The Eurogroup has approved a deal on a 10 billion-euro bailout for Cyprus, struck early Monday in Brussels. Cyprus avoids exiting the eurozone, but will have its second largest bank closed with heavy losses expected for big depositors.
“The size of financial assistance will amount to 10 billion euro,” Eurogroup president Jeroen Dijsselbloem has announced at a press conference in Brussels after the eurozone finance ministers swiftly endorsed the plan.
“With this agreement we’ve put an end to the uncertainty that has affected Cyprus and the euro area over the last few days,” he added.
The new deal agreed between Cyprus and the Troika of international lenders – the EU, the ECB and the IMF – will set up a “good bank” and a “bad bank” and will mean that the country’s second largest bank Laiki will effectively be shut down.

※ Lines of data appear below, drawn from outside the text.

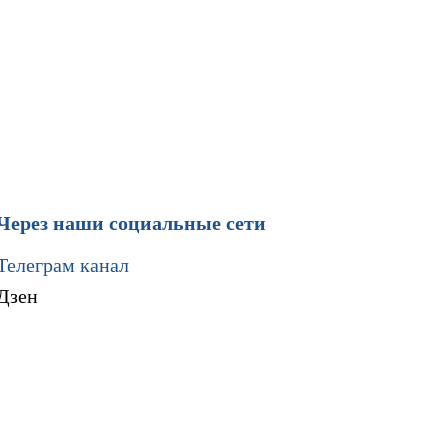
Через наши социальные сети
Телеграм канал
Дзен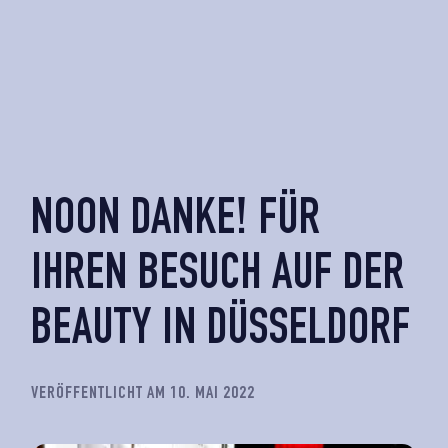
NOON DANKE! FÜR
IHREN BESUCH AUF DER
BEAUTY IN DÜSSELDORF
VERÖFFENTLICHT AM 10. MAI 2022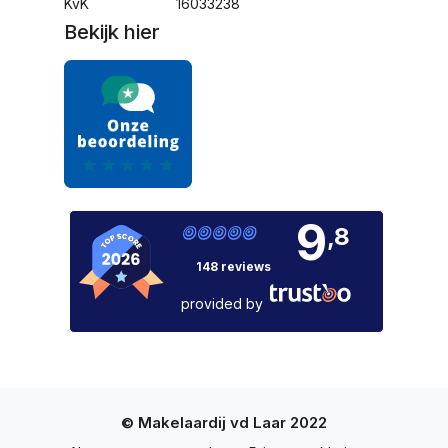
KvK
16033238
Bekijk hier
9
,8
148 reviews
provided by
© Makelaardij vd Laar 2022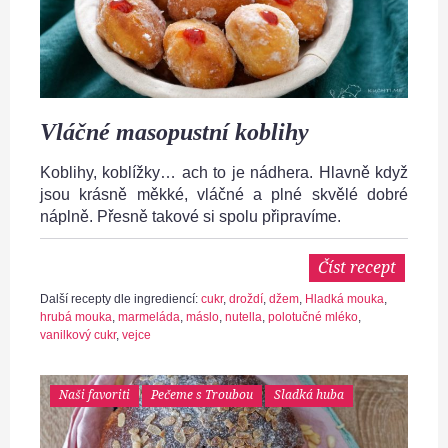
Vláčné masopustní koblihy
Koblihy, koblížky… ach to je nádhera. Hlavně když
jsou krásně měkké, vláčné a plné skvělé dobré
náplně. Přesně takové si spolu připravíme.
Číst recept
Další recepty dle ingrediencí:
cukr
,
droždí
,
džem
,
Hladká mouka
,
hrubá mouka
,
marmeláda
,
máslo
,
nutella
,
polotučné mléko
,
vanilkový cukr
,
vejce
Naši favoriti
Pečeme s Troubou
Sladká huba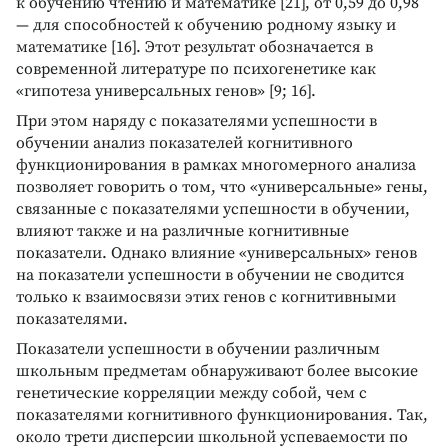
к обучению чтению и математике [21], от 0,59 до 0,98
— для способностей к обучению родному языку и
математике [16]. Этот результат обозначается в
современной литературе по психогенетике как
«гипотеза универсальных генов» [9; 16].
При этом наряду с показателями успешности в
обучении анализ показателей когнитивного
функционирования в рамках многомерного анализа
позволяет говорить о том, что «универсальные» гены,
связанные с показателями успешности в обучении,
влияют также и на различные когнитивные
показатели. Однако влияние «универсальных» генов
на показатели успешности в обучении не сводится
только к взаимосвязи этих генов с когнитивными
показателями.
Показатели успешности в обучении различным
школьным предметам обнаруживают более высокие
генетические корреляции между собой, чем с
показателями когнитивного функционирования. Так,
около трети дисперсии школьной успеваемости по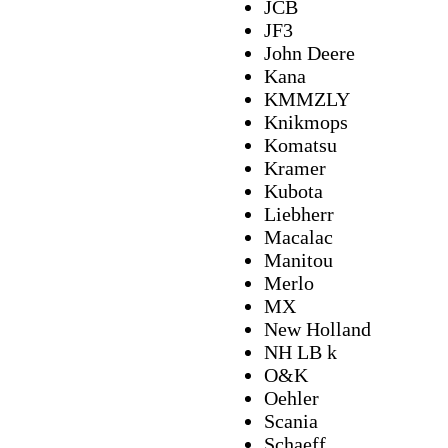
JCB
JF3
John Deere
Kana
KMMZLY
Knikmops
Komatsu
Kramer
Kubota
Liebherr
Macalac
Manitou
Merlo
MX
New Holland
NH LB k
O&K
Oehler
Scan
Schaeff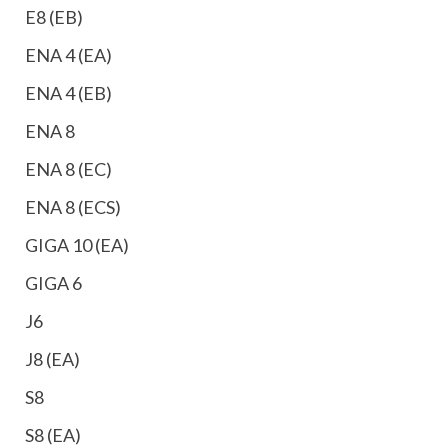
E8 (EB)
ENA 4 (EA)
ENA 4 (EB)
ENA 8
ENA 8 (EC)
ENA 8 (ECS)
GIGA 10 (EA)
GIGA 6
J6
J8 (EA)
S8
S8 (EA)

Deposits below 100,000 euros will be shifted from Laiki to the Bank of Cyprus to create a “good bank.” Deposits larger than 100,000 euros, which are not guaranteed under EU law, will be frozen and used to resolve debts. According to Dijsselbloem, the raid on uninsured Laiki depositors is expected to raise 4.2 billion euros.
He however stressed that there will be no levy or tax imposed on all deposits in Cypriot banks.
The closure of the bank means that thousands of people will lose their jobs.
The decision comes hours before the Monday deadline set by the European Central Bank, following heated talks between President Nicos Anastasiades and the Troika.
Earlier on Sunday the central bank in Cyprus has imposed an ATM withdrawal limit of 100 euros per day for the island’s two biggest banks, in order to prevent a run on lenders.
Warren Pollock – market analyst and financial adviser says the financial turmoil in Cyprus is part of a broader crisis.
“In reality this is a global problem which has not been addressed since 2007-2008 and previous to that with the issuance of huge amounts of debt and leverage into the system both in Europe and in the United States,” he told RT.
“And when that debt goes bad, the only recourse which exists is to tap remaining collateral in the system which is the savings.”
Pollock believes that sooner or later this “sort of stealing” of savings may result in popular unrest. “We can definitely see smaller countries being the test to see whether savings could be stolen on a wider scale.”